A pump is required to lift 800 liters of water per minute from a well 15.0 m deep and eject it with a speed of 17.0 m/s.
How much work per minute does the pump do?
use
E = mgh + 1/2 mv^2
= (800 L)(1 kg / 1 L) (9.8 m/s^2) (15m) + 1/2 (800 L)(1 kg / 1 L) (17 m/s)^2
= 233200 J
I agree with that.
To find the work done per minute by the pump, we need to calculate the amount of work done to lift the water and the amount of work done to eject the water.
The work done to lift the water can be calculated using the formula:
Work = force × distance
First, let's calculate the force required to lift the water. The force can be determined using the formula:
Force = mass × acceleration
In this case, the mass of the water being lifted can be calculated using the density formula:
Mass = volume × density
Given that the density of water is approximately 1000 kg/m³ and the volume of water being lifted is 800 liters, we can convert the volume to cubic meters:
Volume in cubic meters = 800 liters × (1 cubic meter / 1000 liters) = 0.8 cubic meters
Now, we can calculate the mass:
Mass = 0.8 cubic meters × 1000 kg/m³ = 800 kg
Next, let's calculate the force required to lift the water. The acceleration in this case is due to gravity and is approximately 9.8 m/s²:
Force = 800 kg × 9.8 m/s² = 7840 N (Newtons)
Now, let's calculate the distance over which the work is done. The water is being lifted from a well that is 15.0 m deep. Therefore, the distance is 15.0 m.
Using the formula:
Work = force × distance
Work = 7840 N × 15.0 m = 117,600 N·m
Now, let's calculate the work done to eject the water.

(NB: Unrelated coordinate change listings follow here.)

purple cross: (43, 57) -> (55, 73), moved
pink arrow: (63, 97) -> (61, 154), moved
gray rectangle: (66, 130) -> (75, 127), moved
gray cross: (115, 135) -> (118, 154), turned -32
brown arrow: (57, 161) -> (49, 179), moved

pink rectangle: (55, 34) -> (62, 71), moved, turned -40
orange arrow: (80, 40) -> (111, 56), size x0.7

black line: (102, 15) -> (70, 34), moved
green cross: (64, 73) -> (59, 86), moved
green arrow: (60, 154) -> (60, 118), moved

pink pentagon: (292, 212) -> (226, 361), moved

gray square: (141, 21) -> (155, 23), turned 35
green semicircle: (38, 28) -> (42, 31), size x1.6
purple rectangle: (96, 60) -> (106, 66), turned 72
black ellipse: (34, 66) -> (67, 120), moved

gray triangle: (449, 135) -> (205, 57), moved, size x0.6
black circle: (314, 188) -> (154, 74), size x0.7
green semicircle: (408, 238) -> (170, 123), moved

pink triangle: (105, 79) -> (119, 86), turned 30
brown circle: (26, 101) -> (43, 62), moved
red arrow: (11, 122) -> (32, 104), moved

To calculate this, we'll use the formula:
Work = force × distance
The force required to eject the water is equal to the mass flow rate of water multiplied by the velocity of ejection.

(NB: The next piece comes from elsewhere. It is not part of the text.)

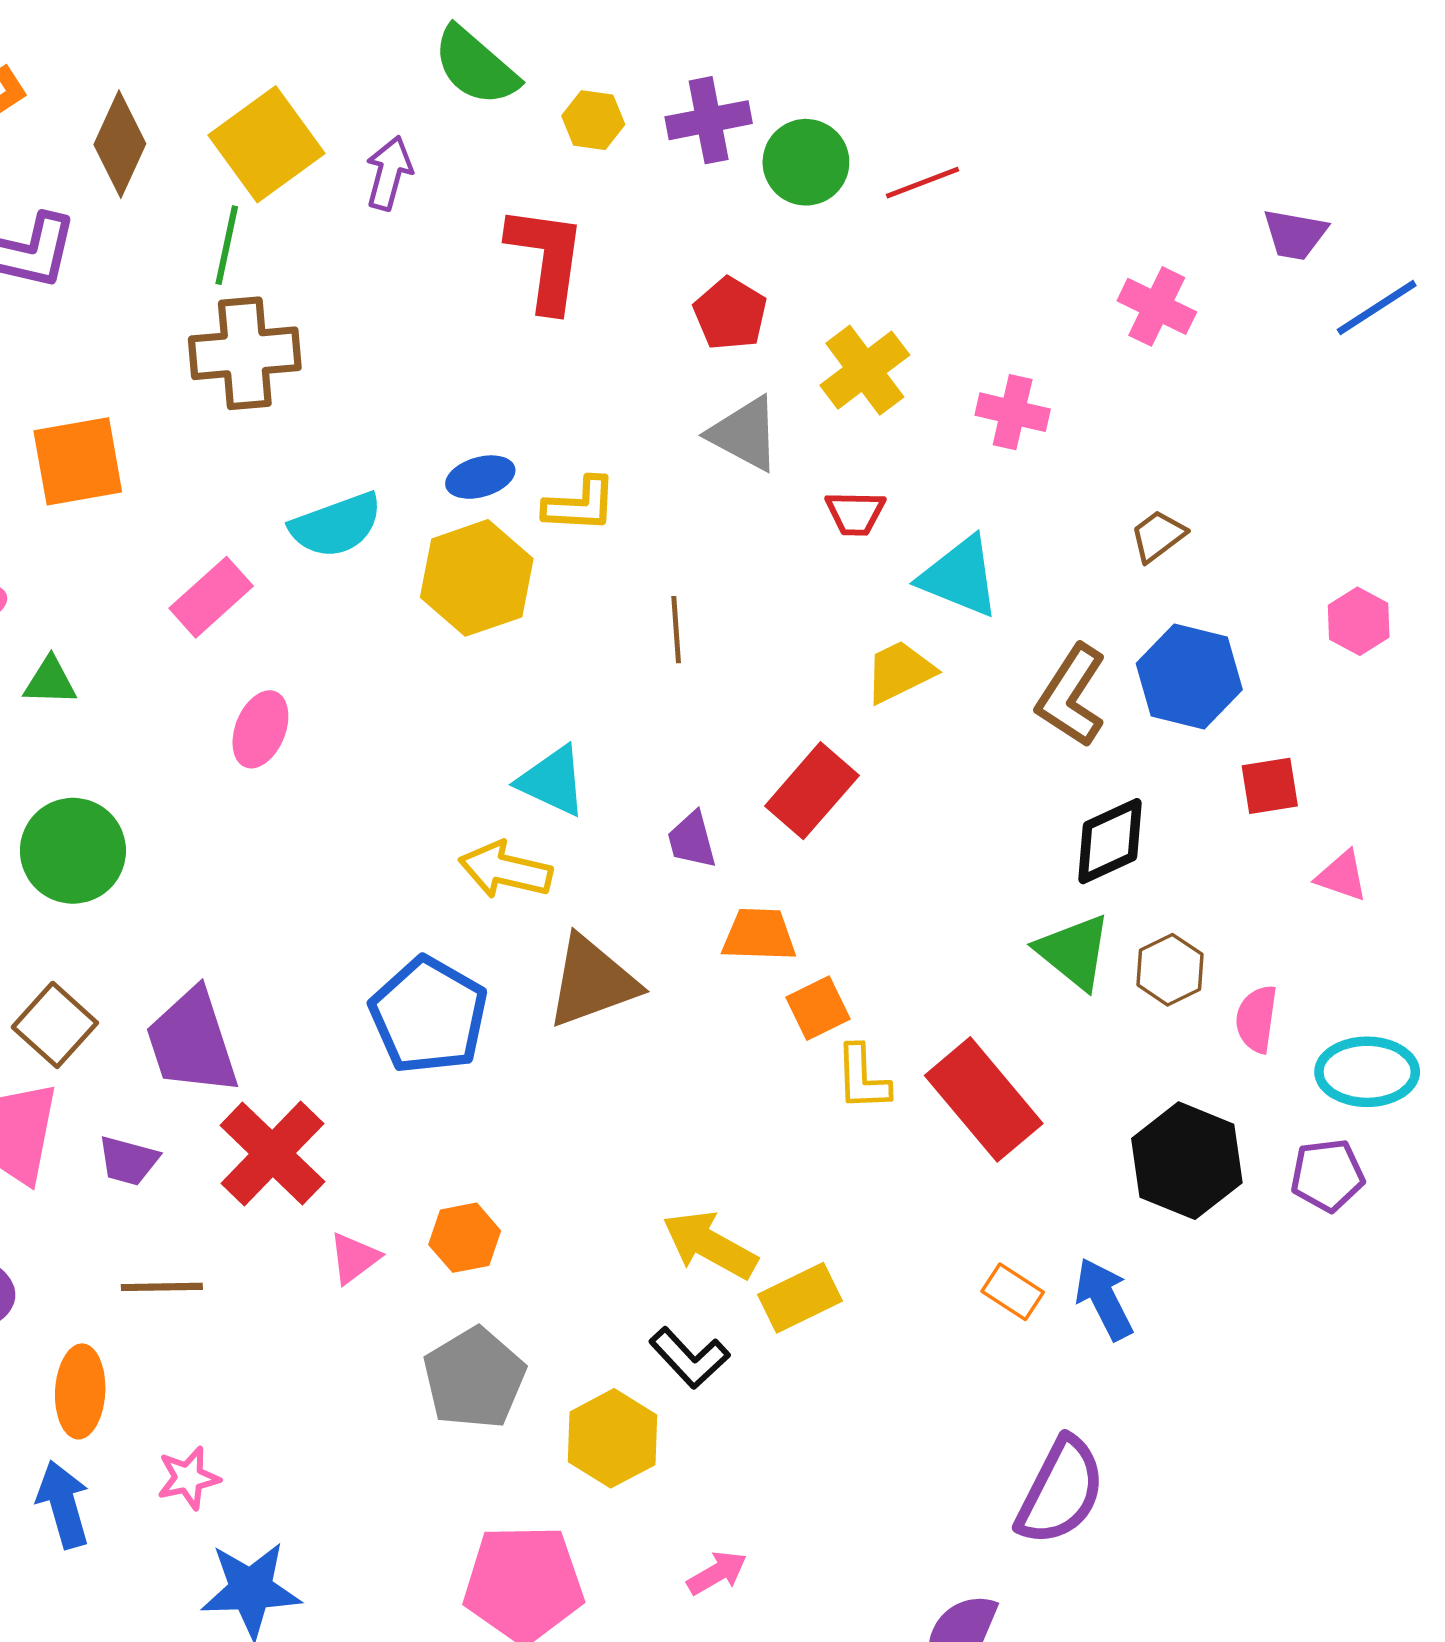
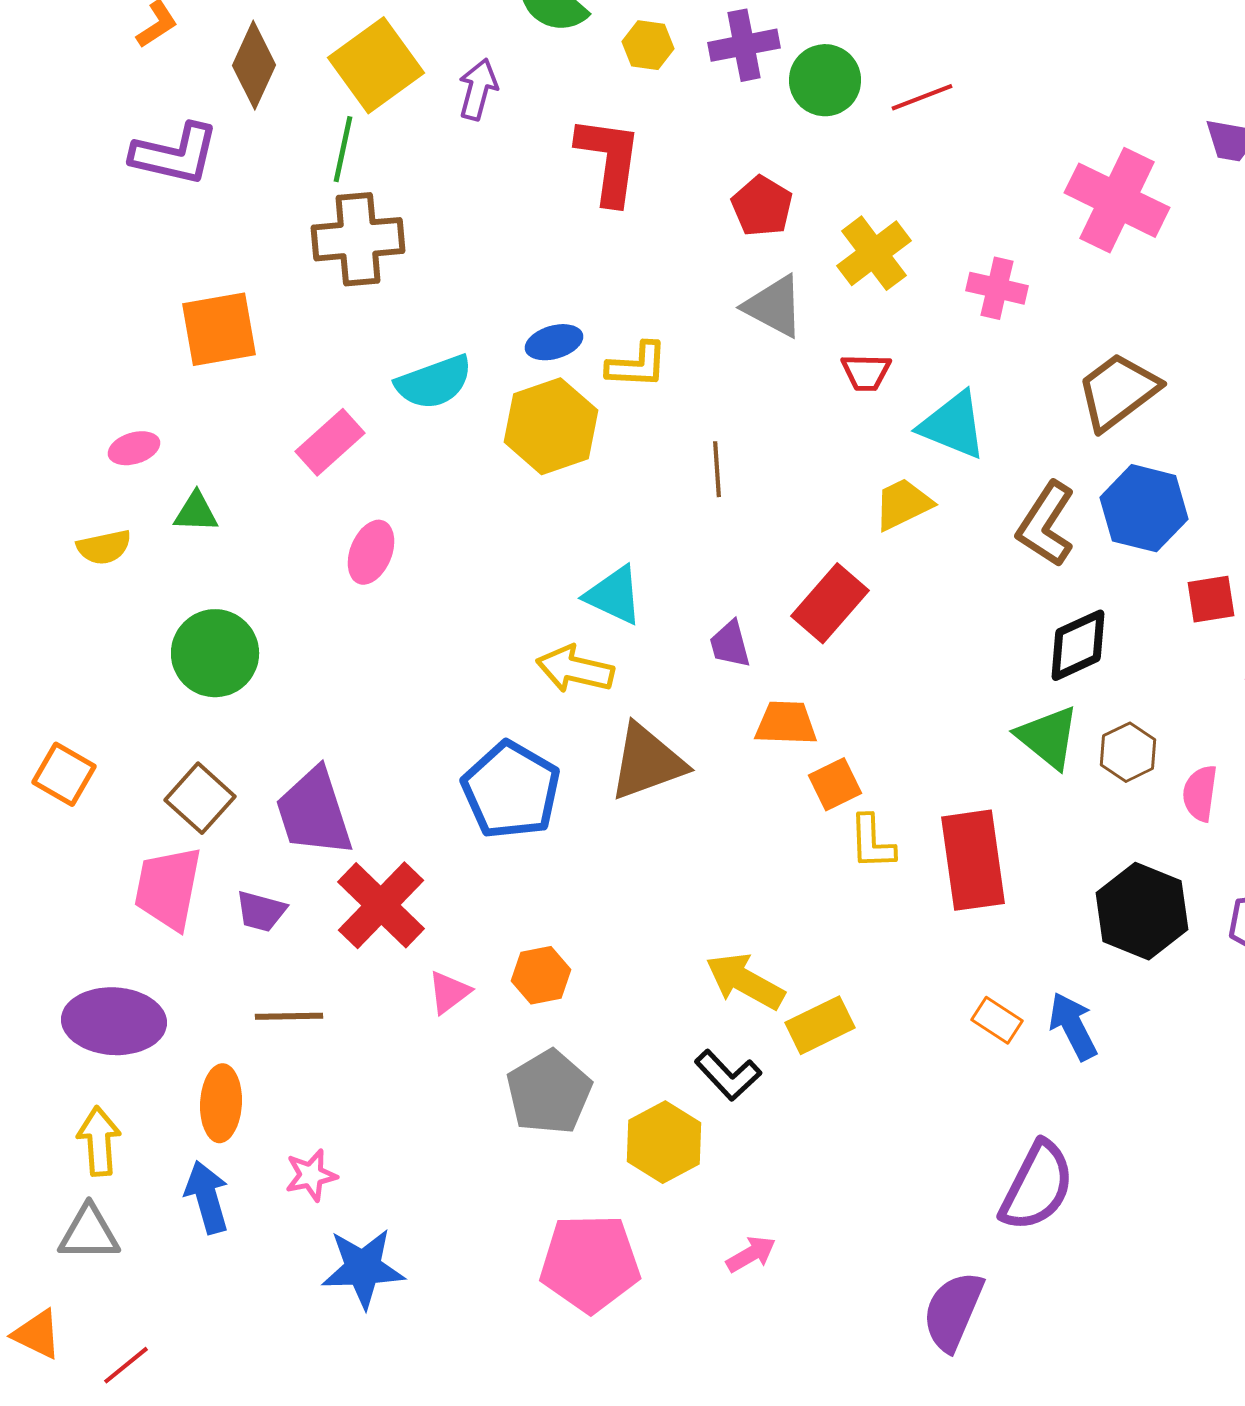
pink cross: (1157, 306) -> (1117, 200), size x1.6
brown trapezoid: (1158, 536) -> (1118, 391), size x1.8
red rectangle: (984, 1099) -> (973, 860), turned 32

Given that the mass flow rate is 800 liters per minute, we can convert it to kg/s:
Mass flow rate in kg/s = 800 liters/minute × (1 cubic meter / 1000 liters) × (1 minute / 60 seconds) = 0.0133 kg/s
Now we can calculate the force:
Force = mass flow rate × velocity
Force = 0.0133 kg/s × 17.0 m/s = 0.2261 N
The distance over which the work is done is not given in the question. Let's assume it is 1 meter for simplicity.
Work = force × distance
Work = 0.2261 N × 1.0 m = 0.2261 N·m
Now, we can find the total work done per minute by adding the work done to lift the water and the work done to eject the water:
Total Work = Work to lift water + Work to eject water
Total Work = 117,600 N·m + 0.2261 N·m
Total Work = 117,600 N·m + 0.2261 N·m = 117,600 N·m
Therefore, the pump does 117,600 joules of work per minute.